2. How emotion CAN drive effectiveness
High emotional arousal increases attention and sharpens our senses, so we can deeply process what is triggering the emotional response. In prehistoric times this was, “S**t, a tiger!” For us, it might be, “Oooh, is this the new Nike ad?” And deeper processing does mean we’re more likely to remember an ad (science bit: it triggers the ‘amygdala’ area of our brain, that it turn encourages the adjacent ‘hippocampus’ to store the information).
Emotionally engaging ads are also more likely to be shared.
However, the watch-out here is ‘sponsored entertainment’: emotionally arousing communication with bugger all link to the brand and product, such as Budweiser’s Puppies ad from the 2015 SuperBowl.
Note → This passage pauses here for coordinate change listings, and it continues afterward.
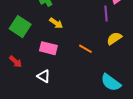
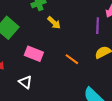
yellow arrow: (56, 23) -> (54, 23), moved

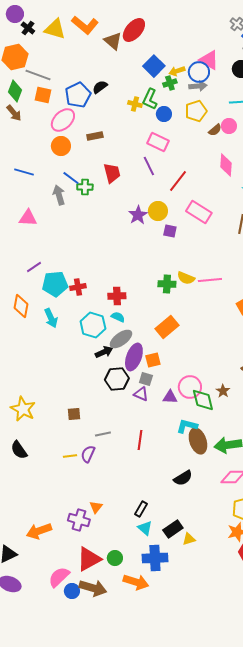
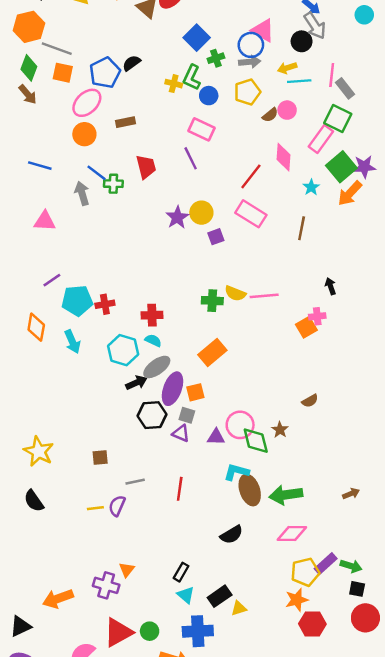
yellow arrow: (177, 71) -> (287, 68), moved
red line: (178, 181) -> (251, 176), moved
purple square: (170, 231) -> (216, 237), turned -32

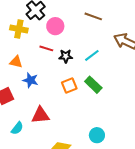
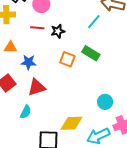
cyan line: (92, 55) -> (94, 22), moved
orange square: (69, 86) -> (67, 59), turned -35
red triangle: (40, 115) -> (37, 87), moved

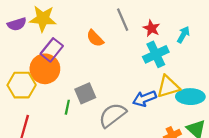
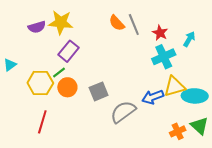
orange semicircle: (95, 38) -> (117, 23), moved
orange circle: (45, 69) -> (67, 87), moved, size x0.7
green line: (67, 107) -> (59, 72), moved, turned 40

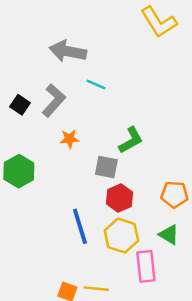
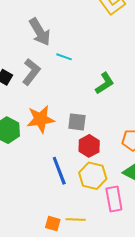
gray arrow: (68, 51) -> (40, 32), turned -128
orange star: (70, 139) -> (41, 119), moved, size x1.8
green L-shape: (131, 140) -> (105, 83), moved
The Decode paper quotes Jorn Socquet, VP for Marketing at A-B InBev, saying that while everybody loved the puppies “they have zero impact on beer sales”. As the paper rightly points out, “To leverage the potential of the arousal the brand/product needs to be the ‘agent’ that triggers the response.”
To note, communication evoking a positive emotional response is more likely to be shared than negative.
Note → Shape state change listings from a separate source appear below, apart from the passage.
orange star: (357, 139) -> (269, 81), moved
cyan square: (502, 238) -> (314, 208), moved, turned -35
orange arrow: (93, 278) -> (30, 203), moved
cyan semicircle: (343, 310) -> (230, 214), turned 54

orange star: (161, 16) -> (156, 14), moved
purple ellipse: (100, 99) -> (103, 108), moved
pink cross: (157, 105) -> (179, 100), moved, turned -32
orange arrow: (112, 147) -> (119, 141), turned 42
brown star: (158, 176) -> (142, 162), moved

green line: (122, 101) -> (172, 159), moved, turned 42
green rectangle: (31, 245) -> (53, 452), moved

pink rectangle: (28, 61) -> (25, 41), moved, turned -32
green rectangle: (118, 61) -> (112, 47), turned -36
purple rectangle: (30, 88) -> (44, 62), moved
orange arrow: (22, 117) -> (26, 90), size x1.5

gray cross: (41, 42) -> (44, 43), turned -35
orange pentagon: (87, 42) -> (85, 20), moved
3. MOTIVATION: what really matters
Its one thing for an ad to be remembered and shared. But what really drives behaviour and brand choice?
Well, its not emotion per se, according to an evaluation of 3,000+ scientific papers quoted by Decode. This found no causal relationship between emotion and behaviour, except in extreme cases.
Buying behaviour is actually driven by ‘motivation’: desires, needs and ‘jobs to be done’. We choose brands, services and products that help us achieve these goals. Emotion is then the feedback mechanism that confirms a given decision has helped meet our motivations (science bit: managed by the ‘orbito-frontal cortex’ (OFC) in the brain).
Phil gives the example of ordering food in a restaurant. “You adore a burger, so your emotional response to the burger on the menu is high/positive. And if your goal is indulgence then you’ll have the burger. But, if your goal is to lose weight, you might choose a salad instead.”
4. Using all this to SMS (sell more stuff)
The paper confirms that to have the best chance of effective communication we need to combine emotional ‘sizzle’ (HOW) AND product ‘sausage’ (WHAT) :
- Emotional sizzle/How: leverage the power of emotional response to optimise attention, recall and likelihood of sharing
- Product sausage/What: position the brand as an effective way of achieving a goal (functional, social or feelings-based)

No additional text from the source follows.